● Records
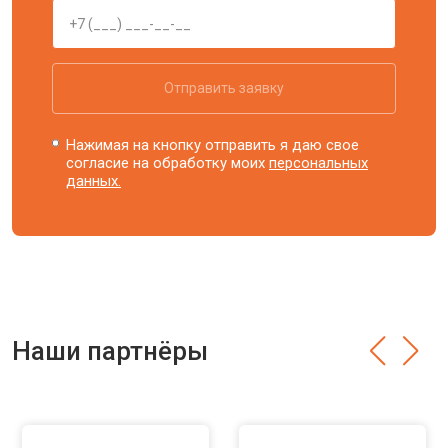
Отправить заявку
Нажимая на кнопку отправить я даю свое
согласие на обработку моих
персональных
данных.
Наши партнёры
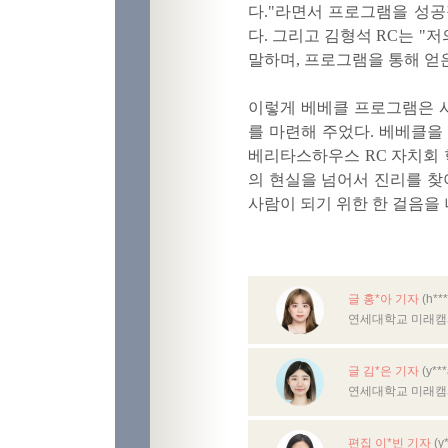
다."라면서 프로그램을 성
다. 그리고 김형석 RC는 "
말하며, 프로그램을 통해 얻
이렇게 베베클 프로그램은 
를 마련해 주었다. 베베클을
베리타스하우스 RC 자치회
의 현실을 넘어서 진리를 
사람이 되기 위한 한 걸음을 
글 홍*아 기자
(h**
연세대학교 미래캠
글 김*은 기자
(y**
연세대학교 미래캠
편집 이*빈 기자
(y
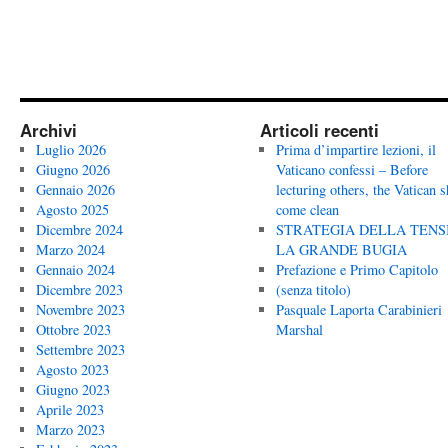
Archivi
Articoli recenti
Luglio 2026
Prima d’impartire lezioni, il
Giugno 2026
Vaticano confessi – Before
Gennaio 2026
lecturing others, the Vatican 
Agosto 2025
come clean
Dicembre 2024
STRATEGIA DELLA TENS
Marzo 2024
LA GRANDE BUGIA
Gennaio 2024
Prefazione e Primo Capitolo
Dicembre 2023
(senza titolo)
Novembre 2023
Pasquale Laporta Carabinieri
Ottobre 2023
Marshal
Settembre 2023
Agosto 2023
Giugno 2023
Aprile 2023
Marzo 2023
---
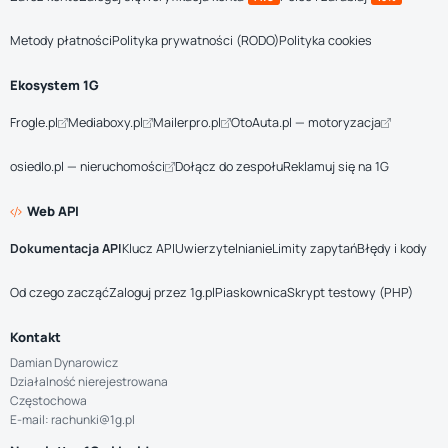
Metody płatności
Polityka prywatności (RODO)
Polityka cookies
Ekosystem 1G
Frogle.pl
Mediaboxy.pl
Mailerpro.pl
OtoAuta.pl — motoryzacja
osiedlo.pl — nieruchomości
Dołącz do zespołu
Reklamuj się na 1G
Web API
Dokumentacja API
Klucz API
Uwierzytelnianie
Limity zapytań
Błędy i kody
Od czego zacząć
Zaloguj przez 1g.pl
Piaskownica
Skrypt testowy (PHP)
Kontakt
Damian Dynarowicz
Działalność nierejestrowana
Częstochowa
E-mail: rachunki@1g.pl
---
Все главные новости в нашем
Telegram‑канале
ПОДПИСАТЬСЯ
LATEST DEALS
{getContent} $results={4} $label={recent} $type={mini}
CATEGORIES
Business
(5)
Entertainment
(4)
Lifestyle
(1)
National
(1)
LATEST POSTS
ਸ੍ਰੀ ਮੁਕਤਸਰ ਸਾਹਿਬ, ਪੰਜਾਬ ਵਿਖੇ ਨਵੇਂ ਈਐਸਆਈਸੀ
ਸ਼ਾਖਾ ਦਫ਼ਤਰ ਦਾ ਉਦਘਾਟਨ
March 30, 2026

● Work instruction
Please return the data above exactly as it stands from the line with "Отправить заявку" to the line with "Aprile 2023", keeping both of those lines but none of the pictures.

● Task result
Отправить заявку
Нажимая на кнопку отправить я даю свое
согласие на обработку моих
персональных
данных.
Наши партнёры
다."라면서 프로그램을 성
다. 그리고 김형석 RC는 "
말하며, 프로그램을 통해 얻
이렇게 베베클 프로그램은 
를 마련해 주었다. 베베클을
베리타스하우스 RC 자치회
의 현실을 넘어서 진리를 
사람이 되기 위한 한 걸음을 
글 홍*아 기자
(h**
연세대학교 미래캠
글 김*은 기자
(y**
연세대학교 미래캠
편집 이*빈 기자
(y
Archivi
Articoli recenti
Luglio 2026
Prima d’impartire lezioni, il
Giugno 2026
Vaticano confessi – Before
Gennaio 2026
lecturing others, the Vatican 
Agosto 2025
come clean
Dicembre 2024
STRATEGIA DELLA TENS
Marzo 2024
LA GRANDE BUGIA
Gennaio 2024
Prefazione e Primo Capitolo
Dicembre 2023
(senza titolo)
Novembre 2023
Pasquale Laporta Carabinieri
Ottobre 2023
Marshal
Settembre 2023
Agosto 2023
Giugno 2023
Aprile 2023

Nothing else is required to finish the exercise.